The 17 bodies were found beneath a construction site in the eastern Baghdad neighborhood of Ur, just at the edge of Sadr City. The victims were blindfolded with tape across their mouths and may have been buried alive, according to Iraqi authorities who uncovered the grave in November. The corpses had lain there since at least 2007.
The grisly find was one of six recently uncovered mass graves cited in the newest U.N. human-rights report on Iraq. The five others were found in areas controlled by Sunni insurgents during the peak periods of violence in Iraq in 2006 and 2007, meaning the killers likely had no connection to the Iraqi government. But the grave in Ur was almost certainly the work of killers associated with the Shi'ite Mahdi Army militia, which was supported by elements of the Iraqi security forces. (See a multimedia presentation of emergency-room work amid the 2007 fighting.)
In early 2008, of course, the Mahdi Army would break dramatically with Iraqi Prime Minister Nouri al-Maliki, engaging government forces in open warfare. Loyalists to Mahdi Army leader Muqtada al-Sadr (who once participated in al-Maliki's government) openly despise the Prime Minister, whose soldiers came out on top in the confrontation. (See pictures of Iraq amid the 2006-07 crisis by photographer Yuri Kozyrev.)
Those very government forces are now about to be entrusted with the security of the streets of Iraq and their role in the fate of the bodies found in Ur raises questions about how in the future they will deal with not just crime, but also political opposition and international standards of justice. Al-Maliki's record does not comfort human-rights activists.

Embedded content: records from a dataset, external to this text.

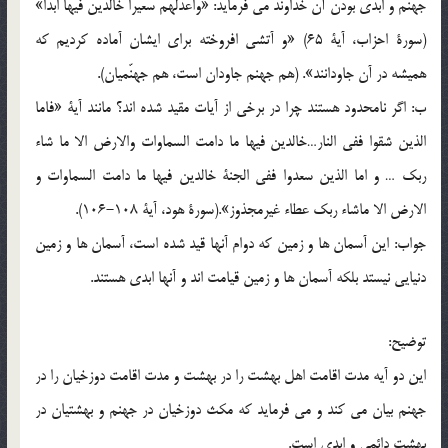
جهنم و ابدي بودن آن خداوند مي فرمايد: «واعدّلهم سعيراً خالدين فيها ابدا»
(سورة احزاب، آية 65) «و آتشي افروخته براي ايشان آماده كرديم كه
هميشه در آن جاودانند». (هم جهنم جاودان است، هم جهنّميان).
ب: اگر نامحدود هستند چرا در برخي از آيات مقيد شده اند؟ مانند آية «فاما
الذين شقوا ففي النار…خالدين فيها ما دامت السماوات والارض الا ما شاء
ربك … و اما الذين سعدوا ففي الجنة خالدين فيها ما دامت السماوات و
الارض الا ماشاء ربك عطاء غيرمجذوز».(سورة هود، آية 108-106).
جواب: اين آسمان ها و زمين كه دوام آنها قيد شده است، آسمان ها و زمين
دنيايي نيستد بلكه آسمان ها و زمين قيامت اند و آنها ابدي هستند.
توضيح:
اين دو آيه مدت اقامت اهل بهشت را در بهشت و مدت اقامت دوزخيان را در
جهنم بيان مي كند و مي فرمايد كه مكث دوزخيان در جهنم و بهشتيان در
بهشت دائمي و ابدي است.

To start, al-Maliki's original alliance with al-Sadr raises questions about the Prime Minister's scruples. Al-Maliki and the Iraqi policymakers close to him did not necessarily see a problem working with a murderous militia that held considerable sway in the Iraqi army and national police. In fact, al-Maliki, who is Shi'ite, appeared more inclined to accept Shi'ite militia support than U.S. military help.

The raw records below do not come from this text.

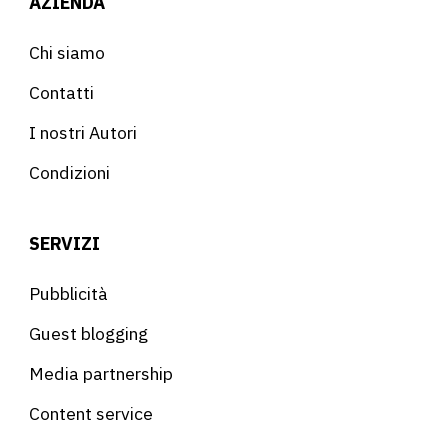
AZIENDA
Chi siamo
Contatti
I nostri Autori
Condizioni
SERVIZI
Pubblicità
Guest blogging
Media partnership
Content service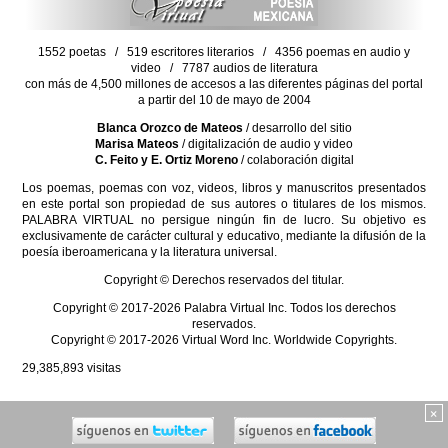
1552 poetas / 519 escritores literarios / 4356 poemas en audio y
video / 7787 audios de literatura
con más de 4,500 millones de accesos a las diferentes páginas del portal
a partir del 10 de mayo de 2004
Blanca Orozco de Mateos
/ desarrollo del sitio
Marisa Mateos
/ digitalización de audio y video
C. Feito y E. Ortiz Moreno
/ colaboración digital
Los poemas, poemas con voz, videos, libros y manuscritos presentados
en este portal son propiedad de sus autores o titulares de los mismos.
PALABRA VIRTUAL no persigue ningún fin de lucro. Su objetivo es
exclusivamente de carácter cultural y educativo, mediante la difusión de la
poesía iberoamericana y la literatura universal.
Copyright © Derechos reservados del titular.
Copyright © 2017-2026 Palabra Virtual Inc. Todos los derechos
reservados.
Copyright © 2017-2026 Virtual Word Inc. Worldwide Copyrights.
29,385,893
visitas
×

Since then, Iraq has done little to encourage accountability for alleged human-rights abuses by Iraqi security forces working with Shi'ite militias at the height of the sectarian killings. General David Petraeus, the former top U.S. commander in Iraq, and former Baghdad Ambassador Ryan Crocker repeatedly quarreled with al-Maliki on the matter throughout 2008, pressing the Prime Minister to clear the way for the trial of at least one senior Ministry of Interior official accused of orchestrating prison abuses and murders. Al-Maliki resisted the U.S. pressure and largely seemed unconcerned about investigating a myriad of cases in which Iraqi security forces, chiefly the national police, remain accused of rape, torture and murder in conjunction with sectarian death squads.

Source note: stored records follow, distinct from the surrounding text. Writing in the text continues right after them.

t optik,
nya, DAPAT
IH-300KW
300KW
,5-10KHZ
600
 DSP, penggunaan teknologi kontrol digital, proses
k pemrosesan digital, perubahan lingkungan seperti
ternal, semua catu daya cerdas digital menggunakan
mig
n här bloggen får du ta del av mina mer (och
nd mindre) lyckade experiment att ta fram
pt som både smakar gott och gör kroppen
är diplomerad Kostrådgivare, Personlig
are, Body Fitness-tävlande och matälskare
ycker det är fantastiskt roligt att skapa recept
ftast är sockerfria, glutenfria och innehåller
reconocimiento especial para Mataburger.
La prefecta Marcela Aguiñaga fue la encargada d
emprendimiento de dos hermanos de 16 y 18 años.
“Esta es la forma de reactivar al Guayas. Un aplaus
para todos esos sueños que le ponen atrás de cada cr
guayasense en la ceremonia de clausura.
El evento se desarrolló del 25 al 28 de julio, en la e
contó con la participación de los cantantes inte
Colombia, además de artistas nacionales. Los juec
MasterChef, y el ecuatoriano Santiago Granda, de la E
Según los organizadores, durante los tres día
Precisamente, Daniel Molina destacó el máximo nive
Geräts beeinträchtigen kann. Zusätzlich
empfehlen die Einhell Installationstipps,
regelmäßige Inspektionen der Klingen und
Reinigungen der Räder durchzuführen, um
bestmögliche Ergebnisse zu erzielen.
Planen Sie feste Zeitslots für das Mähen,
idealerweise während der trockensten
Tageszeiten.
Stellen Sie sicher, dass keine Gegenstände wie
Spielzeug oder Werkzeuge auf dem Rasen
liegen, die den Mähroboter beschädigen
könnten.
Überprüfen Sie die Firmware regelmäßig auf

This week, al-Maliki's administration reiterated its call for U.S. forces to adhere to a withdrawal schedule that would take U.S. troops off the streets of Iraq entirely by June, despite the suggestion from some U.S. commanders that they may be needed in restive areas such as Mosul and Diyala province. After July, U.S. forces will presumably remain in significant numbers at bases outside urban areas and continue to offer support to the Iraqi army and police for the foreseeable future. That arrangement risks leaving U.S. troops providing military support to Iraqi security forces who may or may not adhere to human-rights norms when facing a probable rise in violence in the wake of the U.S. drawdown.
Brigadier General James Milano, the most senior U.S. commander dedicated wholly to working with the Ministry of Interior, said human-rights issues remained a concern regarding the practices of Iraq's police and soldiers going forward. Milano stressed that Iraqi security forces had made improvements in the human-rights realm in recent years. Still, Milano said, U.S. and nongovernmental agencies remain watchful, particularly in Iraqi jails, where reports of human-rights abuses continue to surface, according to U.N. reports. "We participate with them in inspections of detention centers," said Milano, who acknowledged that Iraqi jails face a serious overcrowding problem. "We're looking, of course, for any kind of signs of abuse or mistreatment."